* **What to work on**
Return the full listing unchanged, apart from leaving out its images.
.....
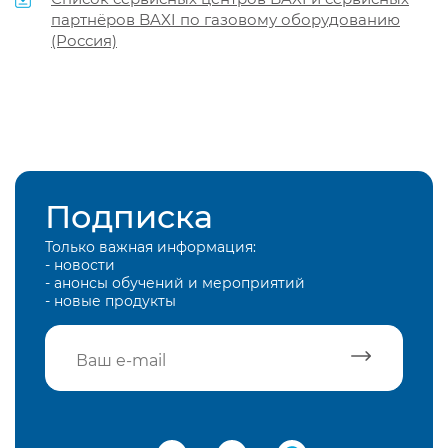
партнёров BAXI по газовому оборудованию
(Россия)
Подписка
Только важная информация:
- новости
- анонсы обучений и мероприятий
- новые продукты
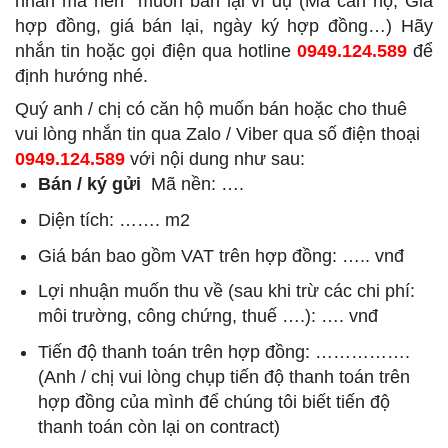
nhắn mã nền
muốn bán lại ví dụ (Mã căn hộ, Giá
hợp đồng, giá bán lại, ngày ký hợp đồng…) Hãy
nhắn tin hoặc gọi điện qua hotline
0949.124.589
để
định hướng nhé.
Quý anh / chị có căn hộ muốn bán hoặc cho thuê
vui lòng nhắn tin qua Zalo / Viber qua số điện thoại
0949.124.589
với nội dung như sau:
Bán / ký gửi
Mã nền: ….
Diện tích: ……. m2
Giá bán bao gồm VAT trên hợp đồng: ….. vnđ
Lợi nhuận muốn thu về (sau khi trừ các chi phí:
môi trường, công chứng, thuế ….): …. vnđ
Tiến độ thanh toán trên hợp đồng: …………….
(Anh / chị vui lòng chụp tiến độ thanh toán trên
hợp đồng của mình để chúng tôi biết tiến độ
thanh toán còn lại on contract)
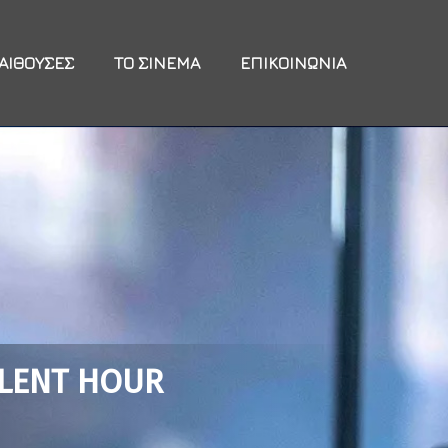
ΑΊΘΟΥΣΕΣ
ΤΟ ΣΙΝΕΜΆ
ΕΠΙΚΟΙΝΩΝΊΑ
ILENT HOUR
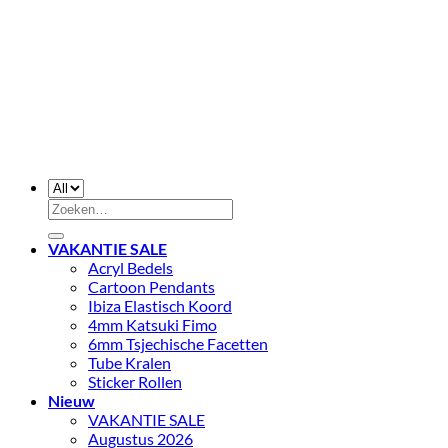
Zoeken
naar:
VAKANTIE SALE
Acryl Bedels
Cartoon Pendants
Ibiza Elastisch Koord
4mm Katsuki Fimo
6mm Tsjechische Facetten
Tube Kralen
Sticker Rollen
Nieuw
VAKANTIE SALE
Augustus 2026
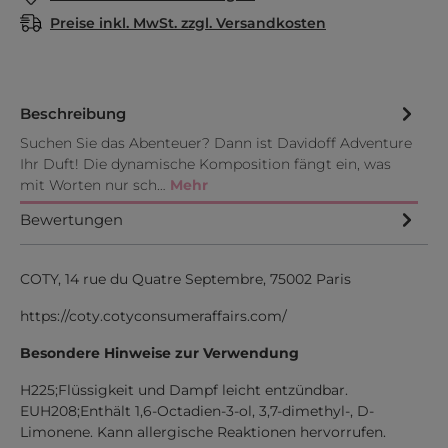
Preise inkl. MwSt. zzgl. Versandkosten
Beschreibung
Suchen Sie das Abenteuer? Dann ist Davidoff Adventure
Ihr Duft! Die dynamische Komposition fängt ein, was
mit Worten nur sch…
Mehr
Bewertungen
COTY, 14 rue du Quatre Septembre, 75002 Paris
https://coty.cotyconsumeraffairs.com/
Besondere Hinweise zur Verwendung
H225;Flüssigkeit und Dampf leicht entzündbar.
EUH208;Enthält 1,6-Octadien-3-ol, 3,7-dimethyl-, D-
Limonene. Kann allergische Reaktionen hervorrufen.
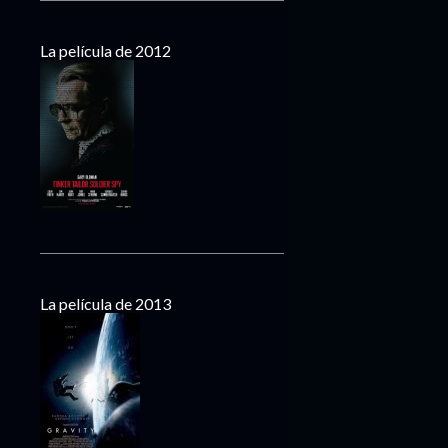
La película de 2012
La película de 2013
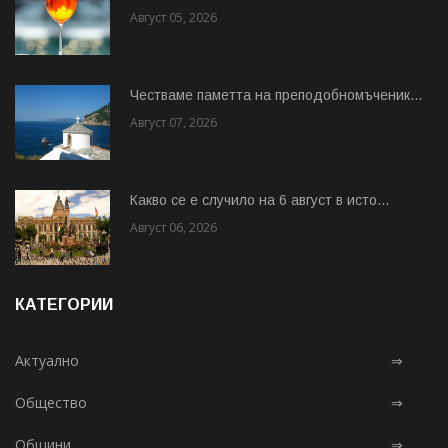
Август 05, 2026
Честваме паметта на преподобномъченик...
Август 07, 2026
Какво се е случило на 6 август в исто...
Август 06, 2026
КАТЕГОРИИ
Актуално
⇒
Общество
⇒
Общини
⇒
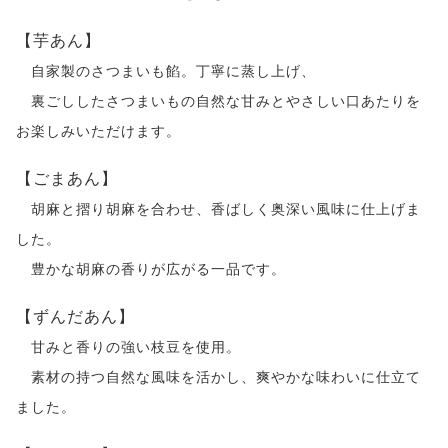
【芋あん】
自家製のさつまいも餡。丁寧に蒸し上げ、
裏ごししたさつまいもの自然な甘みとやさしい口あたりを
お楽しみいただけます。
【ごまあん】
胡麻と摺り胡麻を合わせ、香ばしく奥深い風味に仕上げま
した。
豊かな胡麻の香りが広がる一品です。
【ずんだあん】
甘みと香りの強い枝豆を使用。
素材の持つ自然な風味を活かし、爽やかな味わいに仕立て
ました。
.....
* **Exercise answer**
партнёров BAXI по газовому оборудованию
(Россия)
Подписка
Только важная информация:
- новости
- анонсы обучений и мероприятий
- новые продукты
nhắn mã nền
muốn bán lại ví dụ (Mã căn hộ, Giá
hợp đồng, giá bán lại, ngày ký hợp đồng…) Hãy
nhắn tin hoặc gọi điện qua hotline
0949.124.589
để
định hướng nhé.
Quý anh / chị có căn hộ muốn bán hoặc cho thuê
vui lòng nhắn tin qua Zalo / Viber qua số điện thoại
0949.124.589
với nội dung như sau:
Bán / ký gửi
Mã nền: ….
Diện tích: ……. m2
Giá bán bao gồm VAT trên hợp đồng: ….. vnđ
Lợi nhuận muốn thu về (sau khi trừ các chi phí:
môi trường, công chứng, thuế ….): …. vnđ
Tiến độ thanh toán trên hợp đồng: …………….
(Anh / chị vui lòng chụp tiến độ thanh toán trên
hợp đồng của mình để chúng tôi biết tiến độ
thanh toán còn lại on contract)
ΑΊΘΟΥΣΕΣ
ΤΟ ΣΙΝΕΜΆ
ΕΠΙΚΟΙΝΩΝΊΑ
ILENT HOUR
Zoeken
naar:
VAKANTIE SALE
Acryl Bedels
Cartoon Pendants
Ibiza Elastisch Koord
4mm Katsuki Fimo
6mm Tsjechische Facetten
Tube Kralen
Sticker Rollen
Nieuw
VAKANTIE SALE
Augustus 2026
Preise inkl. MwSt. zzgl. Versandkosten
Beschreibung
Suchen Sie das Abenteuer? Dann ist Davidoff Adventure
Ihr Duft! Die dynamische Komposition fängt ein, was
mit Worten nur sch…
Mehr
Bewertungen
COTY, 14 rue du Quatre Septembre, 75002 Paris
https://coty.cotyconsumeraffairs.com/
Besondere Hinweise zur Verwendung
H225;Flüssigkeit und Dampf leicht entzündbar.
EUH208;Enthält 1,6-Octadien-3-ol, 3,7-dimethyl-, D-
Limonene. Kann allergische Reaktionen hervorrufen.
La película de 2012
La película de 2013
Август 05, 2026
Честваме паметта на преподобномъченик...
Август 07, 2026
Какво се е случило на 6 август в исто...
Август 06, 2026
КАТЕГОРИИ
Актуално
⇒
Общество
⇒
Общини
⇒
【芋あん】
自家製のさつまいも餡。丁寧に蒸し上げ、
裏ごししたさつまいもの自然な甘みとやさしい口あたりを
お楽しみいただけます。
【ごまあん】
胡麻と摺り胡麻を合わせ、香ばしく奥深い風味に仕上げま
した。
豊かな胡麻の香りが広がる一品です。
【ずんだあん】
甘みと香りの強い枝豆を使用。
素材の持つ自然な風味を活かし、爽やかな味わいに仕立て
ました。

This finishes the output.